<<<<

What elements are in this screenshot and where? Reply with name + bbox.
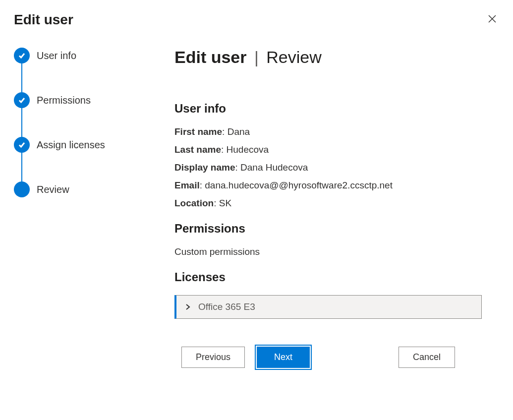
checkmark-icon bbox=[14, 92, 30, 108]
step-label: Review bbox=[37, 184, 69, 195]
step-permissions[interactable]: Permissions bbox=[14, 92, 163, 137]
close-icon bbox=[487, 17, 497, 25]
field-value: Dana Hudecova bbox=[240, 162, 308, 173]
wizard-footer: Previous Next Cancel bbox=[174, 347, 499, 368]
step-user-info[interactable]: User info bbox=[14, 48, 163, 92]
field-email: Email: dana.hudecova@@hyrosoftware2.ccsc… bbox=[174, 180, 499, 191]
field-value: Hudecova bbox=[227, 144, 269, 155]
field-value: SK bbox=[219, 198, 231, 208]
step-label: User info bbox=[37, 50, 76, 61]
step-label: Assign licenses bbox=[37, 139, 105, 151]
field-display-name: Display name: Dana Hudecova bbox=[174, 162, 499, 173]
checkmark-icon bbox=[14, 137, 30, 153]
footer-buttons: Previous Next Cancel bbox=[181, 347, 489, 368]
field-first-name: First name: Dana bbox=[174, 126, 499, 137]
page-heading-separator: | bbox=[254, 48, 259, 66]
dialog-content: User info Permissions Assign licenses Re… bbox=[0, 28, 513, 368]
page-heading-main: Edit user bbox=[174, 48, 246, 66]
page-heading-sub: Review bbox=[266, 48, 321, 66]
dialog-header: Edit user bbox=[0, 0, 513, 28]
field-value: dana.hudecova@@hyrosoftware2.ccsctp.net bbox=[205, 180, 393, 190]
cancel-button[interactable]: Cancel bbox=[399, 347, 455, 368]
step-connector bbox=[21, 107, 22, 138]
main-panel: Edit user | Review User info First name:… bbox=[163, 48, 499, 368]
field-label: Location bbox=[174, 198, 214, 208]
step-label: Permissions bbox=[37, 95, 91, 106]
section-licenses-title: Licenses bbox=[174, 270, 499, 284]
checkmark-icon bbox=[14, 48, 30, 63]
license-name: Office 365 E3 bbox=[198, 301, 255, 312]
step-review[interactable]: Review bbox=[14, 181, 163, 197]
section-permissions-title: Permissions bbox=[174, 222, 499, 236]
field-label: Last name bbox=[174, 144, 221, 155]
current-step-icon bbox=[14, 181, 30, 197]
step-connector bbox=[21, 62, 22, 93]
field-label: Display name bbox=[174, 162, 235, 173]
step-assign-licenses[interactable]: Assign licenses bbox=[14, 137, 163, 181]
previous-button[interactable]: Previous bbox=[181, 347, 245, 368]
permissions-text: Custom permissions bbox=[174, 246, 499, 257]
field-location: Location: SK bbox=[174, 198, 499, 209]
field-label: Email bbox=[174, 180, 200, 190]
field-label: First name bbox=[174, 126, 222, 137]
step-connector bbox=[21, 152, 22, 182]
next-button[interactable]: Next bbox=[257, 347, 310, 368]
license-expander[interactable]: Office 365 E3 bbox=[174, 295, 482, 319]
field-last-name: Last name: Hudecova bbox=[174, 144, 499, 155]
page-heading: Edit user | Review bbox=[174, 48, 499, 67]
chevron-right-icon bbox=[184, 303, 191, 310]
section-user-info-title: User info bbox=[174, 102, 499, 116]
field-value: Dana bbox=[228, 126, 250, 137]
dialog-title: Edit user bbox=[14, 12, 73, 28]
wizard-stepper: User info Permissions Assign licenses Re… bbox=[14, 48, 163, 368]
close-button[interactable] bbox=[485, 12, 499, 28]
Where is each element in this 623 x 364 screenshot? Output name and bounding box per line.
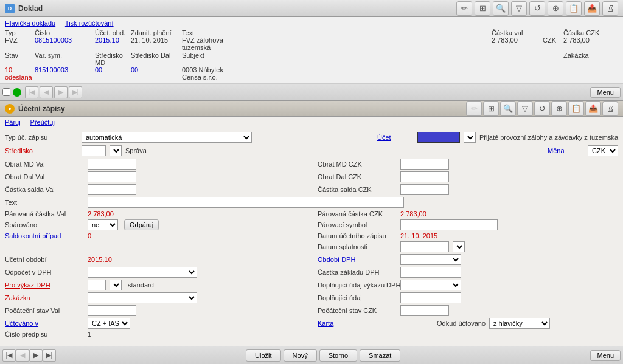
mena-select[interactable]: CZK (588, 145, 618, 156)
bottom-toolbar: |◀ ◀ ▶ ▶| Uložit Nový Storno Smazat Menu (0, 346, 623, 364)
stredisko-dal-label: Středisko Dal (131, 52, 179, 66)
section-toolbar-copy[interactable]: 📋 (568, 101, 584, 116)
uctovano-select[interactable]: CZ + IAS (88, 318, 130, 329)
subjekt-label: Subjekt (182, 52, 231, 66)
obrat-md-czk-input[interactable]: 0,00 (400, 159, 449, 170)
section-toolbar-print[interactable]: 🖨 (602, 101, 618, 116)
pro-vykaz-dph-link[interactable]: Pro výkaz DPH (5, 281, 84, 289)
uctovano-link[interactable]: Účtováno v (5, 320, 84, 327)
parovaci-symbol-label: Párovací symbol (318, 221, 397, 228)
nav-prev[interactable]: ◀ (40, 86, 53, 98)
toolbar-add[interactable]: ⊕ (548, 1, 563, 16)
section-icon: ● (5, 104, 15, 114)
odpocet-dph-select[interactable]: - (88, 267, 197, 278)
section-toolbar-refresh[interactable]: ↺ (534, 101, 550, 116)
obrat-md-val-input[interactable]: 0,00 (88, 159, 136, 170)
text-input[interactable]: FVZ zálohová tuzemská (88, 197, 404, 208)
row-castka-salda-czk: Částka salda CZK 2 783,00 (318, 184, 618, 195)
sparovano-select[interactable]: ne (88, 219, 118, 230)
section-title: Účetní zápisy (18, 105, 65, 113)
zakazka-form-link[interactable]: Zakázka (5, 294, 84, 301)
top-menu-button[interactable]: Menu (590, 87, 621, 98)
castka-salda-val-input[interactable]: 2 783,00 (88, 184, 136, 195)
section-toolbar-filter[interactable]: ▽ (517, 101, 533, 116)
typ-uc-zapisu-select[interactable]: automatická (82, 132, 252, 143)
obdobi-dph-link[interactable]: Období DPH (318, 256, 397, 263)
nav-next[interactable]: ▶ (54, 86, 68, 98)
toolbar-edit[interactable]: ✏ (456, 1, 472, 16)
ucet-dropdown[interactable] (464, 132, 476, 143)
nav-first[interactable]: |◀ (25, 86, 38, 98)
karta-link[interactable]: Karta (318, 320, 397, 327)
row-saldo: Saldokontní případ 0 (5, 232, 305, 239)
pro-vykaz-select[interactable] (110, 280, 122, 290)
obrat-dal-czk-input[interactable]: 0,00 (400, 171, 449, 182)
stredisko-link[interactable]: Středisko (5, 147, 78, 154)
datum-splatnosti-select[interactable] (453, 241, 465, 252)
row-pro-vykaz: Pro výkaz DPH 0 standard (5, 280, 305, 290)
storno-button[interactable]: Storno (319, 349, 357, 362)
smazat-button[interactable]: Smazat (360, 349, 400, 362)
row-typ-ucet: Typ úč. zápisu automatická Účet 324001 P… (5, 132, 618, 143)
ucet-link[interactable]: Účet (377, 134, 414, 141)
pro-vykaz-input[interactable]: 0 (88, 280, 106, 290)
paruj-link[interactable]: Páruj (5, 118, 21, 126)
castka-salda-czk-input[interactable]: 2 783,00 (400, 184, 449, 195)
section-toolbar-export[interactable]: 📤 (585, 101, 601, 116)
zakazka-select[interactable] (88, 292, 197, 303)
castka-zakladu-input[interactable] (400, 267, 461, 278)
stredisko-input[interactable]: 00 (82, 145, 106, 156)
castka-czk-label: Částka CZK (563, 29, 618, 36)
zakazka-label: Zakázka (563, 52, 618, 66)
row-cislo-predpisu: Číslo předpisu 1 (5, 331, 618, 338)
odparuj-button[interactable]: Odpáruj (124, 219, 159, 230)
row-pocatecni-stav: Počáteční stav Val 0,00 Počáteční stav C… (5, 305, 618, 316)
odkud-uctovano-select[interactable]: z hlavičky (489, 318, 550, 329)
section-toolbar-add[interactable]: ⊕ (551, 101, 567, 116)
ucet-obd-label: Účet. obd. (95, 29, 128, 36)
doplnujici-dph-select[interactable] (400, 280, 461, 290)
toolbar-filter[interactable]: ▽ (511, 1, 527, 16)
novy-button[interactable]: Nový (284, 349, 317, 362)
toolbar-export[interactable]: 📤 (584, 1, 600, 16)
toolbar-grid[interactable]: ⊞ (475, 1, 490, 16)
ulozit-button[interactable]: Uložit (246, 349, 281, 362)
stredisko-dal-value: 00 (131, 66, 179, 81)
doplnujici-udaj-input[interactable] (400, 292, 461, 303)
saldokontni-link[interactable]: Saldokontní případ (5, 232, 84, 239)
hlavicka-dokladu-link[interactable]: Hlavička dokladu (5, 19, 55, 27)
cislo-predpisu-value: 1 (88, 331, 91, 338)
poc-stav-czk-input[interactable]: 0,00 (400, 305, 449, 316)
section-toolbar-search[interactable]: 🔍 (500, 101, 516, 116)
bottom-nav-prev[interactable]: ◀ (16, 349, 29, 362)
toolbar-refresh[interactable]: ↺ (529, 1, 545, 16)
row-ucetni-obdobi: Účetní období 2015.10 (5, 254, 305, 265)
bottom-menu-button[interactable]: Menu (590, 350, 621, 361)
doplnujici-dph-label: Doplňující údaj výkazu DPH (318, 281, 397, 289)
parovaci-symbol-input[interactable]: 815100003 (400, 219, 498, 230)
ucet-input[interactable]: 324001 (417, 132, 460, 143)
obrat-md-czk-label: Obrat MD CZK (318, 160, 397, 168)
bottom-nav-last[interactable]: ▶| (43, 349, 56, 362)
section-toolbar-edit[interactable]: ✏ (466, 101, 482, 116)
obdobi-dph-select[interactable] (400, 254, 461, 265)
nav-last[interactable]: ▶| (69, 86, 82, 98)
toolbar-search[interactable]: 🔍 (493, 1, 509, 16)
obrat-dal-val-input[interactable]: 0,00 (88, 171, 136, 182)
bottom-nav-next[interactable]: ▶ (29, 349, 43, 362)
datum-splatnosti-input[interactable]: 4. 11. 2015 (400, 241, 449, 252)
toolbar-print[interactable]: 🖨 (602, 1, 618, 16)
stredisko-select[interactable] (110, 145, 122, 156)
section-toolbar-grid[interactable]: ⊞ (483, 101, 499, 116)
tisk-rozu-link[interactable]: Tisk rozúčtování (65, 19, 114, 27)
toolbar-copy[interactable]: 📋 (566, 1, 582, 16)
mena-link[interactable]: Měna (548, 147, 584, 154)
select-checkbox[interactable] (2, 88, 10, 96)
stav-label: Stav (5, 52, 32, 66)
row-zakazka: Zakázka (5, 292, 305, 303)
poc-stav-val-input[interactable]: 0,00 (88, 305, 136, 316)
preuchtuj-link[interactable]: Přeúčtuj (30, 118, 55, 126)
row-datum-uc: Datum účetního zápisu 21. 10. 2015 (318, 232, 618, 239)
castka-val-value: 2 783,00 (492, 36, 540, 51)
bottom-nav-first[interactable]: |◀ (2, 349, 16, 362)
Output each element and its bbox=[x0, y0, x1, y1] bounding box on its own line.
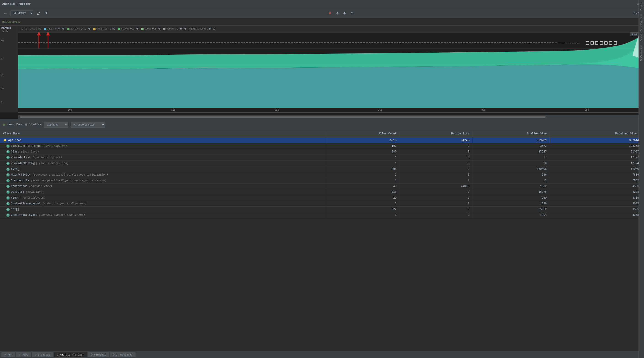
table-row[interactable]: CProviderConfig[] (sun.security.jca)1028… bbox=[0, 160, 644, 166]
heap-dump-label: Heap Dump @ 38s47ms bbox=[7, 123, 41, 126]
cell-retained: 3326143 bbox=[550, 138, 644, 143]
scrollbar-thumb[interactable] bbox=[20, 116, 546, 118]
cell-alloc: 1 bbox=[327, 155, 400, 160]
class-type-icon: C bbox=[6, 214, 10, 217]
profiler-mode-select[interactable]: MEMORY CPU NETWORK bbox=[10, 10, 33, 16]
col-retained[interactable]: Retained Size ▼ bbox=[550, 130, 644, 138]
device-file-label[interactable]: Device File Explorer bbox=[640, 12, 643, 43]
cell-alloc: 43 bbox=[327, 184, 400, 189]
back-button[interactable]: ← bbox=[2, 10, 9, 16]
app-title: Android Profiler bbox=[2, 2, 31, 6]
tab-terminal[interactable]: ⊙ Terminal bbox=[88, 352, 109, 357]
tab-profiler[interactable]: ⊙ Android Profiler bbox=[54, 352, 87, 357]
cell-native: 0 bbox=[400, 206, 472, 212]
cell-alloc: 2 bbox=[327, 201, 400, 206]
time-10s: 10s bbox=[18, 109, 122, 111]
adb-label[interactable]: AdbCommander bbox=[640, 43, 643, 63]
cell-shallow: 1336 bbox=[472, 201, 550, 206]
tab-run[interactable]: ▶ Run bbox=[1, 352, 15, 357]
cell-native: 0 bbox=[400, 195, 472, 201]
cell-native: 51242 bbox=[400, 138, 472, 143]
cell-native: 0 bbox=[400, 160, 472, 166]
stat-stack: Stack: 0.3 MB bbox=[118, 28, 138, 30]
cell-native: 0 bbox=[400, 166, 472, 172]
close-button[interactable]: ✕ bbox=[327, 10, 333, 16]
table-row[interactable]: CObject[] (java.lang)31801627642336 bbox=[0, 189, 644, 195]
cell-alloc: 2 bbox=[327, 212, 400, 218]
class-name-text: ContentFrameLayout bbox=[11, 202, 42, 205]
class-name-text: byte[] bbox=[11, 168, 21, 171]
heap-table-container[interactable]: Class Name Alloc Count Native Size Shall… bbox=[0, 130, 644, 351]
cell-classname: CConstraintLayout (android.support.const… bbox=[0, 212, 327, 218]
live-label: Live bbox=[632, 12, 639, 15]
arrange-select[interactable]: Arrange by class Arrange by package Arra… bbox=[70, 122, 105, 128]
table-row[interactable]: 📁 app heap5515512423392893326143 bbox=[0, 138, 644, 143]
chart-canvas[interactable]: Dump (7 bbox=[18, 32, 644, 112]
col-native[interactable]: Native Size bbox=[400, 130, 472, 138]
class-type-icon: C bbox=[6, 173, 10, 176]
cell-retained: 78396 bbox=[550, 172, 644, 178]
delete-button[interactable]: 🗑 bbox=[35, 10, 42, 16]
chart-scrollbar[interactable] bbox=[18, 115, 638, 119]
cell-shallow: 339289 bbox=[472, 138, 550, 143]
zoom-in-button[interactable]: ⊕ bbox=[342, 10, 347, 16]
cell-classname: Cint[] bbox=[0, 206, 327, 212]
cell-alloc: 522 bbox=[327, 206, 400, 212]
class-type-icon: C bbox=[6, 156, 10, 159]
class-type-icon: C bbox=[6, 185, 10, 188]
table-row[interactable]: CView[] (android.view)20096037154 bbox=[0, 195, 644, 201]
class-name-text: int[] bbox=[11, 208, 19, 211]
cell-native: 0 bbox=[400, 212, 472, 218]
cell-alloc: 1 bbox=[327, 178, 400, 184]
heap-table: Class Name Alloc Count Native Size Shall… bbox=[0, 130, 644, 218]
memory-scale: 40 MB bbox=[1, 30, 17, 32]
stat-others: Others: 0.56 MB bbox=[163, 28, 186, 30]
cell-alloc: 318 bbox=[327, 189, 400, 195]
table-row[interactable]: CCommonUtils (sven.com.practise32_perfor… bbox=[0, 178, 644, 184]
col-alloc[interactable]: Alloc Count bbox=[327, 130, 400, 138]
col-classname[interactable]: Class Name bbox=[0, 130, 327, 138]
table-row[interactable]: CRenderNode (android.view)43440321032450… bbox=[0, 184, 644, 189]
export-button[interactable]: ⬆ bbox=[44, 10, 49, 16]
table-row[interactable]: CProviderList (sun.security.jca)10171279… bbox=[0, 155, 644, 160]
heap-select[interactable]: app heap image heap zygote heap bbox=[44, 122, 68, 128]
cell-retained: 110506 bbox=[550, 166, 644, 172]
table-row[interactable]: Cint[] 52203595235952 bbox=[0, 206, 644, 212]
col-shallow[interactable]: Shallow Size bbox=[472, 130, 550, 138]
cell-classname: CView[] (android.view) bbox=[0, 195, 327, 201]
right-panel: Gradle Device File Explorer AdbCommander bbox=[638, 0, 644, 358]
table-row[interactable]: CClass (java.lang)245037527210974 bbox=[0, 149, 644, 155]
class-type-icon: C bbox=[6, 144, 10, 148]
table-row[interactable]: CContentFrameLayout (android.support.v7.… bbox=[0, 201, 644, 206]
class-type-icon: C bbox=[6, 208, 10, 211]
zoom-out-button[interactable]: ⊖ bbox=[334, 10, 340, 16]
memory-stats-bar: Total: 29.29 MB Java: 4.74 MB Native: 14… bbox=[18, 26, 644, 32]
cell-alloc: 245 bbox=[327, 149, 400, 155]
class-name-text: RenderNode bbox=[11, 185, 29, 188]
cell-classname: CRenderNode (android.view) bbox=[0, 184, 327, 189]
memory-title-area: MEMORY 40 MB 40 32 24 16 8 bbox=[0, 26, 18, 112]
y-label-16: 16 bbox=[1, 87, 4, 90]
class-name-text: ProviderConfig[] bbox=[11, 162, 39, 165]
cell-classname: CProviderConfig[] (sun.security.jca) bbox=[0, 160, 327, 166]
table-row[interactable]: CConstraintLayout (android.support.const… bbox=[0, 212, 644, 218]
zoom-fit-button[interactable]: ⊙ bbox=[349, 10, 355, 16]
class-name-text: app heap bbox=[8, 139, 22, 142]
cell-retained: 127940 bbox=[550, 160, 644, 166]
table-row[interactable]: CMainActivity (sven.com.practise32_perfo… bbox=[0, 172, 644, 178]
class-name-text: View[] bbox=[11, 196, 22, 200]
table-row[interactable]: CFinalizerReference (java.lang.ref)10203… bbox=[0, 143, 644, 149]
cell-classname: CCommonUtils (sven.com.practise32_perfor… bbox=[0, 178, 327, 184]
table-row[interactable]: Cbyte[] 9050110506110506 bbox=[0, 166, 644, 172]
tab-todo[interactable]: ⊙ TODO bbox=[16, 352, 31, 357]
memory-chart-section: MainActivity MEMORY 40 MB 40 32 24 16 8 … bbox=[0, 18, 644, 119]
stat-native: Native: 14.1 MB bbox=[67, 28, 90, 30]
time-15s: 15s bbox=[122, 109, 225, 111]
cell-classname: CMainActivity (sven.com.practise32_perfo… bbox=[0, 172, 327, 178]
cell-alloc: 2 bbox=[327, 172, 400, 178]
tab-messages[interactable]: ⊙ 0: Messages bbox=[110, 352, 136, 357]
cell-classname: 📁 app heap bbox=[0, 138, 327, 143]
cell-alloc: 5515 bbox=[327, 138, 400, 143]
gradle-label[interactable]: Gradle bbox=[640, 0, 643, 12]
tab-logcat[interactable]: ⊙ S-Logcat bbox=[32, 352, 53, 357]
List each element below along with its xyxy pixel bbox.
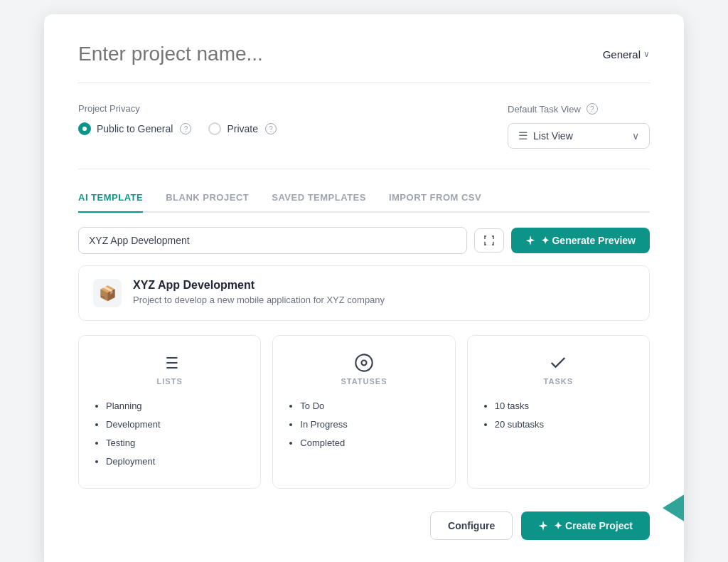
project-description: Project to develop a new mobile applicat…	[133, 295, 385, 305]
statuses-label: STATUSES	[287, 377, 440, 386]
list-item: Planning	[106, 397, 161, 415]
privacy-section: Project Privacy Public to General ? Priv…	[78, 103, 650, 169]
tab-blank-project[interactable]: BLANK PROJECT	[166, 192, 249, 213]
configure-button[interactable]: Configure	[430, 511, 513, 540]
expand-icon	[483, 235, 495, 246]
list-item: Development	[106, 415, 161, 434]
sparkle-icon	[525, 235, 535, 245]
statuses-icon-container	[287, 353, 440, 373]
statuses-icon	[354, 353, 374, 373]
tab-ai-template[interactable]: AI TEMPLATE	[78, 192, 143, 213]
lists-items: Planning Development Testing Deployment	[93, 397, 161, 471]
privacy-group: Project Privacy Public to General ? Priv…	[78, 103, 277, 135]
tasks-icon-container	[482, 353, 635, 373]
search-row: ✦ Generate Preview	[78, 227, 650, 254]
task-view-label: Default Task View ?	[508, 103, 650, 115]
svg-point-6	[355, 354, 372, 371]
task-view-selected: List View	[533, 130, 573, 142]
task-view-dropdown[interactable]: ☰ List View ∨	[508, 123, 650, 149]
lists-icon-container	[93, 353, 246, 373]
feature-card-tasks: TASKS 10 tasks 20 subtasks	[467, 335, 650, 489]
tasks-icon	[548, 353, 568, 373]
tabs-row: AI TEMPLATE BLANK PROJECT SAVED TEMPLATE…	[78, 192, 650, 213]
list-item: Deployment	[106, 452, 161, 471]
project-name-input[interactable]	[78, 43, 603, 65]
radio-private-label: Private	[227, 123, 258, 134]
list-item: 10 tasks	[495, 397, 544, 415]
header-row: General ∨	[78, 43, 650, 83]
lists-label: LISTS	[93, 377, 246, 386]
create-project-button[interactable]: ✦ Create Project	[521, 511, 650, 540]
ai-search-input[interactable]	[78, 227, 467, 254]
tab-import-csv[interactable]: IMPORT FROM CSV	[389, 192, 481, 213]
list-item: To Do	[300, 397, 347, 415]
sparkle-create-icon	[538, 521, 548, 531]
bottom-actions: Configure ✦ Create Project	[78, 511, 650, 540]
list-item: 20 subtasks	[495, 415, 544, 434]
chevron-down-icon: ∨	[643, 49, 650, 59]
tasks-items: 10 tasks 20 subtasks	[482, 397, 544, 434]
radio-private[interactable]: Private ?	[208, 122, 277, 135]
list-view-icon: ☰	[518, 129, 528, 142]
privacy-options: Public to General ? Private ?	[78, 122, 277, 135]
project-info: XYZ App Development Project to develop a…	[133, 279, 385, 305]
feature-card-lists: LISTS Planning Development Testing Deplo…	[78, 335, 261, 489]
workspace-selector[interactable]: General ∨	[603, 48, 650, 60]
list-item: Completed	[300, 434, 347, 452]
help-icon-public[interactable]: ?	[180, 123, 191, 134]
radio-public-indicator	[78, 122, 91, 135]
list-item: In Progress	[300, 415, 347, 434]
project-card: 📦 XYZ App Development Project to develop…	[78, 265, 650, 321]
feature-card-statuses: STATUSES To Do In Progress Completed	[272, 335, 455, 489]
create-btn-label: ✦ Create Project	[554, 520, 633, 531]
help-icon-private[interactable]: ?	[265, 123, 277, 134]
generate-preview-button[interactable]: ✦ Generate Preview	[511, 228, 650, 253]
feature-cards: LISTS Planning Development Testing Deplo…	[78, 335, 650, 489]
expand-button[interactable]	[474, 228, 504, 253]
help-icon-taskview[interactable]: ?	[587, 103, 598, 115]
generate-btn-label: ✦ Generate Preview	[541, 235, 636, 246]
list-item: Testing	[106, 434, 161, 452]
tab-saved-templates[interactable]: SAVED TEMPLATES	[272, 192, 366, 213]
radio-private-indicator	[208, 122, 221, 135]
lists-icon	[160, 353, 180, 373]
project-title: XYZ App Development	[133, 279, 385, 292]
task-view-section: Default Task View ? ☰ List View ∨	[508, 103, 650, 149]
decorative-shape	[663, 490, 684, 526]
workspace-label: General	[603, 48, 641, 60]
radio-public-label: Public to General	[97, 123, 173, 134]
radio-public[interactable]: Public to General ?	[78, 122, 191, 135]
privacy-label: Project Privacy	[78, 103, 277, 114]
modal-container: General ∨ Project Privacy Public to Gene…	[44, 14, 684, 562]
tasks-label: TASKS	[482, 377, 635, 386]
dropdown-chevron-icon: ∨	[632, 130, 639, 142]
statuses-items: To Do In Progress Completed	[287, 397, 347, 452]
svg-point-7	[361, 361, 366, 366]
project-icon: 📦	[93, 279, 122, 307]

>>>>

→ Task prompt: Tally the lines in the records that contain "salda", then give only the tally.

→ The answer: 3